Development of the human brain is incomplete at birth. During the first six years of life, the axonal pathways are progressively enveloped by a dense myelin sheath (i.e. myelination) to complete neuronal connectivity.¹ Abnormal and disrupted myelination is attributable to a variety of genetic disorders and neurologic conditions. The current clinical standard for determining myelin age and integrity is qualitative comparison of MR images to a reference atlas.² Quantitative MRI techniques to objectively evaluate myelin may improve detection of delayed myelination and provide a definitive characterization of disease effects on white matter.

Cross-relaxation imaging (CRI) is a quantitative MRI technique that captures the change in magnetization of water protons (free pool) induced by the transfer of magnetization from semi-solid macromolecular protons (bound pool).^3-8 Fast bound-pool fraction imaging (FBFI) was derived from CRI to provide voxel-based quantification of the bound-pool fraction, f, throughout the brain.⁹ FBFI has been validated with histology to measure myelin density and disease-associated changes in an animal model of glioma.⁹ Subsequently, FBFI was used to measure age-related degradation of white matter in adult patients with Fabry disease, a lysosomal storage disorder associated with stroke.¹⁰ However, integration of specialized pulse sequences (e.g.

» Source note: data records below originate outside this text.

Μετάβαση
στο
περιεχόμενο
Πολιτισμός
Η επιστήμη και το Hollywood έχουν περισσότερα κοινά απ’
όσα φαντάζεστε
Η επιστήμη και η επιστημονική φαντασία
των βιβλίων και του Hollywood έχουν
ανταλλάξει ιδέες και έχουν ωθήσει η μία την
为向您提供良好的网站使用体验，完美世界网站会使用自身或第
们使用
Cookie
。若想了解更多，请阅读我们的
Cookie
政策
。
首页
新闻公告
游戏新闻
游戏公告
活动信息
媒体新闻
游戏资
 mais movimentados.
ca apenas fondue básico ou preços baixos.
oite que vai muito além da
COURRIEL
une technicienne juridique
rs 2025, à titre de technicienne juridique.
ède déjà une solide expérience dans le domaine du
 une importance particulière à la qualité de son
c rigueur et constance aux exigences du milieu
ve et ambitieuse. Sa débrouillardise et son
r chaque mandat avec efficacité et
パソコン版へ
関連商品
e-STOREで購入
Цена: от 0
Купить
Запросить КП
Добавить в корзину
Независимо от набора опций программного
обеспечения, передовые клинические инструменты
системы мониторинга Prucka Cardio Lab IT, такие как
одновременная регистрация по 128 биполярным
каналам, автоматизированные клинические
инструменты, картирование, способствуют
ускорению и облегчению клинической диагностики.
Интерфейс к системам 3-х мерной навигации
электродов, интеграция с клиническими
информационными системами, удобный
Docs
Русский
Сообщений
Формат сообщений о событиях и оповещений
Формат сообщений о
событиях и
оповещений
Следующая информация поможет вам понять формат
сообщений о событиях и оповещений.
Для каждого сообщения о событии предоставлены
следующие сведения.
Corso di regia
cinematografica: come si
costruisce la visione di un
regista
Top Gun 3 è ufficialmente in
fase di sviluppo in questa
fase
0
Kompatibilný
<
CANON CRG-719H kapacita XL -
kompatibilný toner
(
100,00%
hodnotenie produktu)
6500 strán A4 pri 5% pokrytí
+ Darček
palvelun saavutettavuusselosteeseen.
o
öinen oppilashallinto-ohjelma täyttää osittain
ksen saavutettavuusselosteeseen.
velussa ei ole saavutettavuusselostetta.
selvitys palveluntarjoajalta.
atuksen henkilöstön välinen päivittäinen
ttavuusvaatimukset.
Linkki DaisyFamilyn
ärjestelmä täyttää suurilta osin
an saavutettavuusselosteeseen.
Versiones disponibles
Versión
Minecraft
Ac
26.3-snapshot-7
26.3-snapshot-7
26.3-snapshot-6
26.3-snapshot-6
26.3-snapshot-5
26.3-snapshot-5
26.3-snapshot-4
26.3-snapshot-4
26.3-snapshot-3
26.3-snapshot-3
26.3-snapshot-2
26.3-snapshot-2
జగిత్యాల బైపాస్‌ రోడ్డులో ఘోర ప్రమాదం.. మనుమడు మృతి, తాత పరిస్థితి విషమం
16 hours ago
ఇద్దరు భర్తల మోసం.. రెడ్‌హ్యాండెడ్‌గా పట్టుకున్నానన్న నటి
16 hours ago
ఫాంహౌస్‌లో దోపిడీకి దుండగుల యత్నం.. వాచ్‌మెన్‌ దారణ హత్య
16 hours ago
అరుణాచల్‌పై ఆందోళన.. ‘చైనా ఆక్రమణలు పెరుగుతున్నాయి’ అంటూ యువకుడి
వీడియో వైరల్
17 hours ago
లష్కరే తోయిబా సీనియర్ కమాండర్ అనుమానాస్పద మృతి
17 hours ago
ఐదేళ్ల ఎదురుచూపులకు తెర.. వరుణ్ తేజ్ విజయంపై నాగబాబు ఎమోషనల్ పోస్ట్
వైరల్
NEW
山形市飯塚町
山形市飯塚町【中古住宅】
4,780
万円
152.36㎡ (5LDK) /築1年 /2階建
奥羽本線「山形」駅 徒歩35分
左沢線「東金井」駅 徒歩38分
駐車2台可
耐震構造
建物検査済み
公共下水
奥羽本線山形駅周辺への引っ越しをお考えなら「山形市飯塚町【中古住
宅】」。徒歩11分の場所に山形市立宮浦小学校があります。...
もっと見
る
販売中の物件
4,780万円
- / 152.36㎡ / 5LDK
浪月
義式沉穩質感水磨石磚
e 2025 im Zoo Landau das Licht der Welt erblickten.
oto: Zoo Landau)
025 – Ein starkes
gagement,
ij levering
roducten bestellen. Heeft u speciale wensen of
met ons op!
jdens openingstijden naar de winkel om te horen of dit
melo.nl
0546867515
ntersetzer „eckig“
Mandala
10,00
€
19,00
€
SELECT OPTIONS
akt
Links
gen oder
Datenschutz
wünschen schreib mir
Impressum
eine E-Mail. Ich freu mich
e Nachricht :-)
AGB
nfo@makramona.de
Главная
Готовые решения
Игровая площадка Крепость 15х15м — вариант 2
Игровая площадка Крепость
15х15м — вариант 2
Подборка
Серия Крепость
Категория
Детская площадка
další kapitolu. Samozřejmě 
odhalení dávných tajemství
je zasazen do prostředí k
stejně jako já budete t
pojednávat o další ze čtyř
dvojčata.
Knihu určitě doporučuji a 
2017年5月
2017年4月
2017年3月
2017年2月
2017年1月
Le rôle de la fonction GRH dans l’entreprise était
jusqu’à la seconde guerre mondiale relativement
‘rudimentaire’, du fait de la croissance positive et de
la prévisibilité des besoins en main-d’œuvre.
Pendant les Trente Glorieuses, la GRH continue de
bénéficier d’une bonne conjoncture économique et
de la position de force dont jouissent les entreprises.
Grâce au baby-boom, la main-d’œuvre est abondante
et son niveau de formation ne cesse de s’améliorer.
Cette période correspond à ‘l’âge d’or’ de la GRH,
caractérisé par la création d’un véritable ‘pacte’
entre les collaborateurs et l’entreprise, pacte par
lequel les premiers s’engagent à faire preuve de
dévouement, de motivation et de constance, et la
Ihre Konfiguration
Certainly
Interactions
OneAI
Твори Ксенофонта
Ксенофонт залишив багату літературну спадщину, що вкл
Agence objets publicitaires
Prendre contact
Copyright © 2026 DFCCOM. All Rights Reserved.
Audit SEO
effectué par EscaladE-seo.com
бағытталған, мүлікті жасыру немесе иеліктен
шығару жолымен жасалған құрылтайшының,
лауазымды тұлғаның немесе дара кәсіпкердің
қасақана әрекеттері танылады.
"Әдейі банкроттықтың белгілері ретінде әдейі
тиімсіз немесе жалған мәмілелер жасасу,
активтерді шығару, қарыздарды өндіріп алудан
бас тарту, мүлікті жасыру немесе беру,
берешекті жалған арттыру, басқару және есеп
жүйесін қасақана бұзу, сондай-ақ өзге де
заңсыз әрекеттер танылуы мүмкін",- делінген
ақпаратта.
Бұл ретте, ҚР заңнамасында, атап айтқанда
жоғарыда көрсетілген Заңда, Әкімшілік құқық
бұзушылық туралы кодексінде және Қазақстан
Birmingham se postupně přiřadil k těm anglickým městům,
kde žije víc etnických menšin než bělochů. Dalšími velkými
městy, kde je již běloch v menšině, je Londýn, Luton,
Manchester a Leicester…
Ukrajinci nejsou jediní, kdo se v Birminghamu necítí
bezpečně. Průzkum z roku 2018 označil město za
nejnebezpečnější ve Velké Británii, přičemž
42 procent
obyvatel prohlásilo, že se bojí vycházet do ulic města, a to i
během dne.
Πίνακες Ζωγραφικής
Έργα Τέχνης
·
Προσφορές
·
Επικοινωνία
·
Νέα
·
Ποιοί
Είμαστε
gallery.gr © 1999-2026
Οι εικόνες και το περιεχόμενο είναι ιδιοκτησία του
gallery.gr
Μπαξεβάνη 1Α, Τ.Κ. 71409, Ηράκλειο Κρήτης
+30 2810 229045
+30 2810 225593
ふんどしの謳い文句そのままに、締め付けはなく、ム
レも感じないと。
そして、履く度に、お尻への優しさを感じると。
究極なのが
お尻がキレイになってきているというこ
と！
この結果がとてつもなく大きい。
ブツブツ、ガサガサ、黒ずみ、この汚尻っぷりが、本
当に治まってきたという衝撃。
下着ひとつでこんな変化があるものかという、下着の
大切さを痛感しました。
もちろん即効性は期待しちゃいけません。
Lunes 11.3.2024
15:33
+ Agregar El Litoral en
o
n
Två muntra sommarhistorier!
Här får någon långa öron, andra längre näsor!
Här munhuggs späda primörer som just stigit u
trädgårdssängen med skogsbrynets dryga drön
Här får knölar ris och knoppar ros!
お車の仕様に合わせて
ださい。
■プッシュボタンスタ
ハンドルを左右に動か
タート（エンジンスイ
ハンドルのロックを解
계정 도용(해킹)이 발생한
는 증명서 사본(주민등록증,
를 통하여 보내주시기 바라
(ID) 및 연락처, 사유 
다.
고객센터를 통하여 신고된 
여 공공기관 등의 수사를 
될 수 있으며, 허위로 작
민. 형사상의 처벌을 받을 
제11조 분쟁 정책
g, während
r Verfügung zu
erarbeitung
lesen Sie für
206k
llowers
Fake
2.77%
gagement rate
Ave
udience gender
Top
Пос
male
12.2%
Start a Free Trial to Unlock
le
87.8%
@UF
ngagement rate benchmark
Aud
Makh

B₁ mapping techniques, MT pulse modification) and overall scan time, particularly in pediatric patients, remain barriers to clinical applications. In this study, we sought to translate FBFI to a clinical scanner without system modifications for the time-efficient direct measurement of myelin density in the healthy pediatric brain.

To correct for field heterogeneity at 3T, B₀ and B₁ maps are routinely obtained during determination of the bound-pool fraction.^10,11 However, sequences for acquisition of whole-brain B₀ and B₁ maps are not available on clinical scanners and implementation through research key access increases scan time. Previously acquired data¹¹ from adults with Fabry disease and age/gender matched controls were utilized to characterize error in the absence of correcting for B₀ and B₁ heterogeneity. Effects of B₀-field heterogeneity were negligible (<1%) on determination of f (Figure 1). B₁-field heterogeneity had a larger effect, but remained small (<5%) and tended to systematically alter measurements based on anatomic location (Figure 1). This finding suggests accuracy more so than precision is a consequence of errors associated with B₁ heterogeneity, which enables comparison of specific anatomic structures within (i.e. serial studies) and between patients imaged on the same scanner.

Inability to optimize MT pulse delivery timing parameters on clinical scanners lengthens TR in pediatric patients due to SAR limitations. To evaluate feasibility of measuring f utilizing the matrix model of pulsed magnetization transfer¹² on a 3T whole-body pediatric clinical scanner (GE HD, Milwaukee, WI) an agarose-based phantom was constructed. A single Z-spectroscopic data point utilizing the maximum allowed offset frequency (∆=1.6kHz; duration 14ms) was acquired with a 3D SPGR sequence (TE=6ms, α=10°). Z-spectroscopic images were acquired with TR=50 and 90ms, representing the shortest allowable TRs for a 45 kg adult and 2 kg infant, respectively, using the preset MT pulse parameters. A complementary R₁ map necessary for parameter fitting was obtained using the variable flip angle (VFA) method with a 3D SPGR sequence (TR/TE = 22/6 ms, α=4, 10, and 30°). A synthetic reference image for normalization of Z-spectroscopic data was derived as previously described⁷ from:

$$$S_{\alpha}=PD\frac{1-e^{-R_{1}TR}}{1-cos\alpha e^{-R_{1}TR}}sin\alpha$$$

The MT ratio was higher for TR=50ms compared to TR=90ms in the 2% agarose gel (23.4% vs. 21.1%, respectively), but similar in the 1% agarose gel (13.7% vs. 13.8%, respectively). Measurements of f were comparable between TRs and both were able to effectively discriminate differences in agarose concentrations (Figure 2). This finding indicates that although the longer TR increases scan time, it does not compromise measurement of f.

Subsequently, a time-efficient protocol was developed for capturing f in the pediatric brain utilizing a single Z-spectroscopic data point (∆ = 1.6 kHz; duration 14 ms; TR/TE=90/6ms) and a complementary R₁ map as described above (Figure 3). Pediatric patients (ages 2 months – 7 years) receiving a clinical brain MRI for headaches or seizures were recruited for the study. All images were acquired with FOV=22×22cm², matrix=128×128, acquisition resolution of 0.86×0.86mm², and 28 slices (slice thickness of 2.5mm). Total scan time was <7 minutes. Evidence of progressive myelination with age was present on f maps (Figure 4). Age-progressive myelination in the posterior white matter corresponded strongly to a bounded exponential growth curve (Figure 5).